In the survey, 59 percent of all respondents said they would talk to their physician about pain management options, but only 37 percent of the parents whose children were prescribed opioids actually did.  Additionally, only 50 percent of parents said they stored or would store opioids in a safe and secure place, while only 39 percent of parents disposed or would dispose of leftover opioids as recommended, including taking them to a local pharmacy or health clinic, flushing them down the toilet or mixing them with dirt, kitty litter or coffee grounds before throwing them away.  These results demonstrate the need for everyone in the anesthesiology field to intervene and make a difference in the short- and long-term health of our patients.  Perhaps it’s the preoperative discussion of pain management goals and expectations about an upcoming surgery and the alternatives available to meet those goals.  Perhaps it’s the management of an individual’s chronic pain condition.  Maybe it’s educating the public and policymakers about the risks and benefits of opioid use as well as proper storage and disposal, or maybe it’s engaging in research on pain management alternatives.  At all levels, we do make a difference, and we can always do more.

Given the current opioid crisis, this example is certainly a timely one.
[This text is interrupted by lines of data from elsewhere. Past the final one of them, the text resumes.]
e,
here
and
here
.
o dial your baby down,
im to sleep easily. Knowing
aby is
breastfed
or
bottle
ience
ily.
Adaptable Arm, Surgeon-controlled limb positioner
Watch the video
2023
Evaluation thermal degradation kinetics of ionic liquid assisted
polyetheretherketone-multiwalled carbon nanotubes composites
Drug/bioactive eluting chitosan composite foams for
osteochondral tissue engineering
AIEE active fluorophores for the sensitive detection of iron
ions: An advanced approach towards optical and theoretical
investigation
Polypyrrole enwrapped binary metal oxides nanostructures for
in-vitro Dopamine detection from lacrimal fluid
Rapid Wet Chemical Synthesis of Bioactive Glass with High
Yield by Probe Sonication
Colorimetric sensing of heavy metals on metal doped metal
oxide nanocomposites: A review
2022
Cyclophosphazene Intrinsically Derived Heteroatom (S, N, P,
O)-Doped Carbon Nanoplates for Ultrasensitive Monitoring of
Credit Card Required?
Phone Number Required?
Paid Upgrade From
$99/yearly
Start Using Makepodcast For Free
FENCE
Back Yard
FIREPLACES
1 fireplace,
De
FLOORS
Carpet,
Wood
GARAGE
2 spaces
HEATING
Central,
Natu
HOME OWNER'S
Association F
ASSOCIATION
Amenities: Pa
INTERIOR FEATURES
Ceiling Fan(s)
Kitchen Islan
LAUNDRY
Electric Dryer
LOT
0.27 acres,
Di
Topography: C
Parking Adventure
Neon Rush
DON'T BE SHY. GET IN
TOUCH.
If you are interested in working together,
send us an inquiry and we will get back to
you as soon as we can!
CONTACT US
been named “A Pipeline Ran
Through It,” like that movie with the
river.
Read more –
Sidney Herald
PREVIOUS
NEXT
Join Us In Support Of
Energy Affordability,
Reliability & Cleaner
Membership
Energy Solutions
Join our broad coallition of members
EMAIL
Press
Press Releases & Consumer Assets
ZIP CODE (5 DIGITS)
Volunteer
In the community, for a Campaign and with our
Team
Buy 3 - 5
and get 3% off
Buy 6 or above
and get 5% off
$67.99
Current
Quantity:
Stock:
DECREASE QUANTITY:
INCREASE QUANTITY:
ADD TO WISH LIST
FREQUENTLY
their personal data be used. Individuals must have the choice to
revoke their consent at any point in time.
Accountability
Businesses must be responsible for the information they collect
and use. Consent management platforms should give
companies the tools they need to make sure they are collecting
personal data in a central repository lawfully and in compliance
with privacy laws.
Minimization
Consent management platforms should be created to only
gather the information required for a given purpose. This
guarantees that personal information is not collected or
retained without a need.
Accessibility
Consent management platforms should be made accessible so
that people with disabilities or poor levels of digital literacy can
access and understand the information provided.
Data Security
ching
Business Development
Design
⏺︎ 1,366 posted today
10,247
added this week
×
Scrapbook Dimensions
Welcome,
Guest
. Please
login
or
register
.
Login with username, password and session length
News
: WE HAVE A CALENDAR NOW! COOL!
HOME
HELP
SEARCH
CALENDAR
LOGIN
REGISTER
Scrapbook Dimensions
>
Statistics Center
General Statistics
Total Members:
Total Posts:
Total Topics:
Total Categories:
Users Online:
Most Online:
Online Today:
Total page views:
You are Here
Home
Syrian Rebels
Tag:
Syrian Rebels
And it’s also an important illustration of how what might be a simple medical issue for our patients in the short term could affect both them and their families for days, months, and potentially years afterward.  Their struggles will continue.

It is very easy nowadays to get discouraged.  Increasing financial, regulatory and emotional burdens placed on physicians make it difficult for us to do what we love to do … take care of patients.  But we should not get discouraged.  We should continue to search for ways to help our patients.  We should remember those words, “We, your patients, are counting on you.”

Adam Striker is a pediatric anesthesiologist.